Saldırıda 7 ferdini toprağa veren Şahab ailesi, yoğun saldırılar ve ablukaların ardından 2018'deki zorunlu tahliyeler kapsamında ülkenin kuzeyindeki Bab ilçesine göç etti.
Katliamda anne ve babasını kaybederek öksüz kalan 9 yaşındaki kız çocuğu Duha Şahab, saldırıdan yaralı kurtuldu.
Bacağından 2 kez ameliyat olan Duha Şahab, saldırının etkisiyle hem konuşmakta hem de yürümekte zorluk yaşıyor.
AA muhabirleri, katliamın 9. yıl dönümünde Şahab ailesiyle görüştü.
Duha Şahab, "Geceleri uyurken kimyasalın etkisiyle boğulacak hissine kapılıyorum. Beni bu hale getirenlerden hesap sorulmasını istiyorum." dedi.
Saldırının etkilerini halen üzerinden atamadığını, vücudundaki şarapnel izlerini gördükçe aklına geldiğini kaydeden Duha Şahab, "Saldırıyı her seferinde hatırladığımda acı çekiyorum." diye konuştu.
Rejimin hesap vermesini bekliyorlar
Dede Beşir Şahab ise katliamı hafızasından silemediğini kaydederek, olay gününü şöyle anlattı:
"Sabah saatleriydi sığınaktakilerden biri 'kimyasal saldırılar oldu kaçın' diye seslendi. Sığınakta kimyasal kokusunu hissettik ve sığınakta bulunan tıbbi noktaya doğru yürümeye başladık. Ailemle birlikte 10 adım atmadan gaz kokusu her yeri sarmıştı. Gazlara maruz kalmıştık. Sürünerek tıbbi noktaya ulaştım. Üzerime su döküldükten sonra kendime geldim."
Katliamda ailesinden 7 kişinin öldüğünü belirten Beşir Şahab, saldırının sorumlularından hesap sorulmasını beklediğini kaydetti.
Katliam sonrası abluka ve zorunlu tahliyeler
Katliamın ardından Doğu Guta, 2018'de de Beşşar Esed rejiminin en sıkı ablukasını uyguladığı, neredeyse tüm silahları kullandığı bölge haline geldi.
Bölgedeki muhalifler, Esed rejimi ve Rusya ile yaptıkları mecburi anlaşma neticesinde Nisan 2018'de Doğu Guta'yı boşaltmak zorunda kaldı.

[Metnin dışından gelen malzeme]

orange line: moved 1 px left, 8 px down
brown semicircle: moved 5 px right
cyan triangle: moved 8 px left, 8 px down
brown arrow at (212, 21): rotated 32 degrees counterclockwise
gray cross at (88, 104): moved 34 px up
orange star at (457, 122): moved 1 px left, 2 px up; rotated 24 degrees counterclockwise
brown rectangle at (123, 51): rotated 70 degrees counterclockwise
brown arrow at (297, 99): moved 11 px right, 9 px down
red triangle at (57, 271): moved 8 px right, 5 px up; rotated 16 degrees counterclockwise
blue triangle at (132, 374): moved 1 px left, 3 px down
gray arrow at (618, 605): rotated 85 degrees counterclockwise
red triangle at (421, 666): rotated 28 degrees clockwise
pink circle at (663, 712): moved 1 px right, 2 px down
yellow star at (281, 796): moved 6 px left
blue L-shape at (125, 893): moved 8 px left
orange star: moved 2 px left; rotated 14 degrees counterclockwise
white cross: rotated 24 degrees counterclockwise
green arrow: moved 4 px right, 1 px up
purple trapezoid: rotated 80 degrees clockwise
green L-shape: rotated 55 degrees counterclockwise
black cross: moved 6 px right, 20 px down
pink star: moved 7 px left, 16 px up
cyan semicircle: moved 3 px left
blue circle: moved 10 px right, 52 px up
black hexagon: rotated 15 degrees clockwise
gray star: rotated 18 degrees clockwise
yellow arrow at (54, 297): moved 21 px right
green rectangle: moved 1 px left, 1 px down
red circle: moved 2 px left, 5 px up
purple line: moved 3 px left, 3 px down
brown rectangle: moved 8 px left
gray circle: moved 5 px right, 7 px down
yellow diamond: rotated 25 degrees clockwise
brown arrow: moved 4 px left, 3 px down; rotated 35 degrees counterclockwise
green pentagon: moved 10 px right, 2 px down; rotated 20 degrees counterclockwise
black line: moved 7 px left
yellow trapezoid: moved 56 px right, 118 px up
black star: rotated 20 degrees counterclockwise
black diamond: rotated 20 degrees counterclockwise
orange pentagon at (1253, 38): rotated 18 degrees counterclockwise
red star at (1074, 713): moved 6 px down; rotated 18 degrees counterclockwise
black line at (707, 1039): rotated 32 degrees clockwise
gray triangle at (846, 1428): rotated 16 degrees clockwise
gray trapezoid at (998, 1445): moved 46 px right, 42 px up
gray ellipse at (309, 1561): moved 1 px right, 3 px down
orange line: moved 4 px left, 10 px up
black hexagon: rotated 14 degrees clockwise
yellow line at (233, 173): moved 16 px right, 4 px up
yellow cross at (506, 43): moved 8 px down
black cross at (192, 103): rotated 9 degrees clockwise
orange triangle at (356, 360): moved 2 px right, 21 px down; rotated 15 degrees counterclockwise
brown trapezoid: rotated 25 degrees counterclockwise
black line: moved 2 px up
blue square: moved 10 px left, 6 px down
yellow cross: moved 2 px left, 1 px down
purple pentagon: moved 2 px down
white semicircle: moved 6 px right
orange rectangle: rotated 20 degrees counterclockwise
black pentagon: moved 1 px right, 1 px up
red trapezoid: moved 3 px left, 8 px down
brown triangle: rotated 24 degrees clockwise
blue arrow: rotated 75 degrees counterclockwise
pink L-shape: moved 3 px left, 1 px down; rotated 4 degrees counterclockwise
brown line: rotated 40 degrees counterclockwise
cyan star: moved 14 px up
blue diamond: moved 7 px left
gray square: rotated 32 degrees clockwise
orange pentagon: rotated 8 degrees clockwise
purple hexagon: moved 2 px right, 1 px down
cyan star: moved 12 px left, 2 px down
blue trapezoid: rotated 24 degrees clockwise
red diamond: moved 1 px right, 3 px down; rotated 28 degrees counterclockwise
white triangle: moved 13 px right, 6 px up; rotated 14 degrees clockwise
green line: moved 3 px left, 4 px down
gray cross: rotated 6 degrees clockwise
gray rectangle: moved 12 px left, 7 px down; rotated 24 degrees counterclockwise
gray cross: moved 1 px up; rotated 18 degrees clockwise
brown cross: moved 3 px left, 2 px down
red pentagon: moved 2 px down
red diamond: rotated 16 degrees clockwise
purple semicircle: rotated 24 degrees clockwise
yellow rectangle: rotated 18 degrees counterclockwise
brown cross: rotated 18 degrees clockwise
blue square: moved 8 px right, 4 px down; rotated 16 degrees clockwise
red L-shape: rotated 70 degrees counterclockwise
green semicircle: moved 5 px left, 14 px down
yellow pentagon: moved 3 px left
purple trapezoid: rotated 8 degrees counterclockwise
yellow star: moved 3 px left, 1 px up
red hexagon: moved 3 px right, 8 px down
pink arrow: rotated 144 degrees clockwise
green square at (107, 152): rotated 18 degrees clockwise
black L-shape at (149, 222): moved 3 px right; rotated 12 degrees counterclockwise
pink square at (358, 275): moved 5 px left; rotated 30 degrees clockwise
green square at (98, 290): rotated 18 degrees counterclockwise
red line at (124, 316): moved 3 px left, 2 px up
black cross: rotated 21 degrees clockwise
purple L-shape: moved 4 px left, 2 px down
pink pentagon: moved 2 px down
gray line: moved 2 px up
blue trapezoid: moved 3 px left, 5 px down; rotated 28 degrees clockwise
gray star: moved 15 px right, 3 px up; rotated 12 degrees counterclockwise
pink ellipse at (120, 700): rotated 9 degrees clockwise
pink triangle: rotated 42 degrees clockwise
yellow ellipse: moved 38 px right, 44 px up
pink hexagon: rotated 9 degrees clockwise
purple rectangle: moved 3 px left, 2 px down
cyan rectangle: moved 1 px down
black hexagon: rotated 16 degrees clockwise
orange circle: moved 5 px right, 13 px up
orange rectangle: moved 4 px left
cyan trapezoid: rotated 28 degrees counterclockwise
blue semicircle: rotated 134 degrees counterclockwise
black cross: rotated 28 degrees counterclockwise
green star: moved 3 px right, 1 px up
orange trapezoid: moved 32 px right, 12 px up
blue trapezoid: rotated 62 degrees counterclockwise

5 yıllık kuşatmadan çıkan siviller, halihazırda ülkenin kuzeyinde muhaliflerin kontrolündeki alanlarda yaşam mücadelesi veriyor.
Suriye İnsan Hakları Ağının raporuna göre, Esed rejimi, Suriye'de iç savaşın başlamasının ardından muhaliflerin kontrolündeki yerleşimlere 217 kez kimyasal silah saldırısı gerçekleştirdi.